What lines in the material hold the string "juge"? Copy out each of them.

______

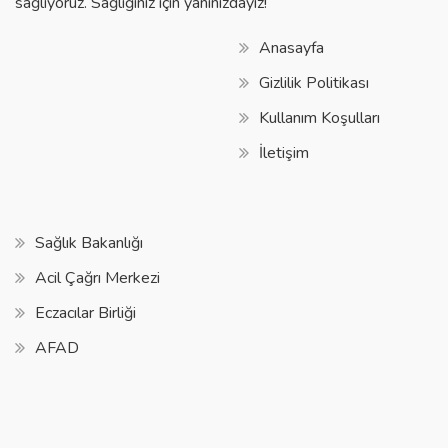
sağlıyoruz. Sağlığınız için yanınızdayız!
Anasayfa
Gizlilik Politikası
Kullanım Koşulları
İletişim
Sağlık Bakanlığı
Acil Çağrı Merkezi
Eczacılar Birliği
AFAD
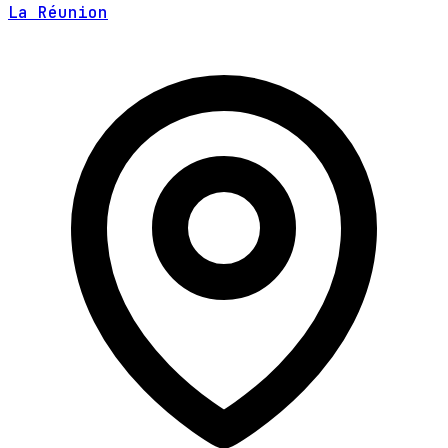
La Réunion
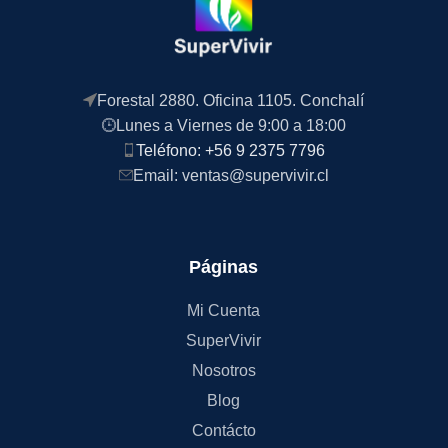
Forestal 2880. Oficina 1105. Conchalí
Lunes a Viernes de 9:00 a 18:00
Teléfono: +56 9 2375 7796
Email: ventas@supervivir.cl
Páginas
Mi Cuenta
SuperVivir
Nosotros
Blog
Contácto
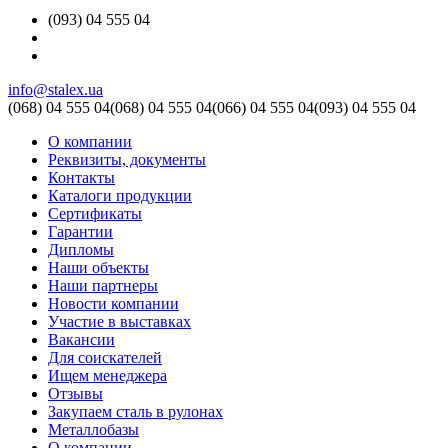
(093) 04 555 04
info@stalex.ua
(068)
04 555 04
(068)
04 555 04
(066)
04 555 04
(093)
04 555 04
О компании
Реквизиты, документы
Контакты
Каталоги продукции
Сертификаты
Гарантии
Дипломы
Наши объекты
Наши партнеры
Новости компании
Участие в выставках
Вакансии
Для соискателей
Ищем менеджера
Отзывы
Закупаем сталь в рулонах
Металлобазы
О компании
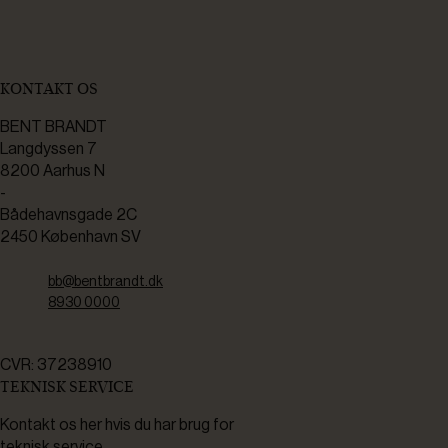
KONTAKT OS
BENT BRANDT
Langdyssen 7
8200 Aarhus N
-
Bådehavnsgade 2C
2450 København SV
bb@bentbrandt.dk
8930 0000
CVR: 37238910
TEKNISK SERVICE
Kontakt os her hvis du har brug for
teknisk service.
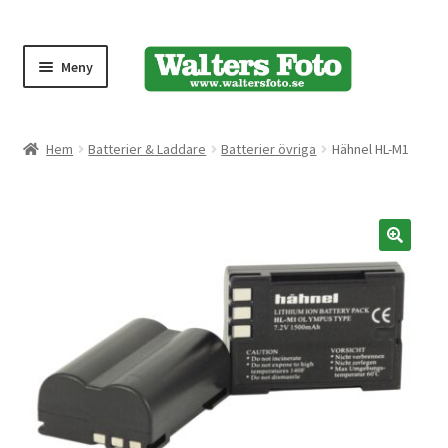
Meny
Produktmeny
Hem
Batterier & Laddare
Batterier övriga
Hähnel HL-M1
Expand
Kameror
underm
Bärremmar
🔍
Blixtar
Fjärrkontroller
Stativ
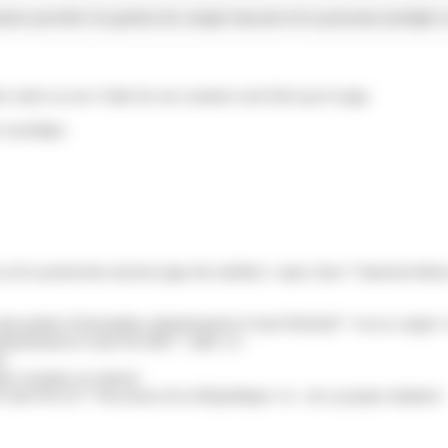
rateur procède à la gestion du compte bancaire de la personne protégée e
re seule ou avec l'aide de son curateur sont fixés par le juge.
 à protéger.
ux de la protection (ancien juge des tutelles) <span class="miseenevid
aint-pathus.fr/formalites-administratives/?xml=R42442">vit en couple<
administratives/?xml=R12901">allié</a>
es
ue (curateur ou tuteur)
es/?xml=R1123">Procureur de la République</a>, de sa propre initiative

______

> **Written reply**
re seule ou avec l'aide de son curateur sont fixés par le juge.
ux de la protection (ancien juge des tutelles) <span class="miseenevid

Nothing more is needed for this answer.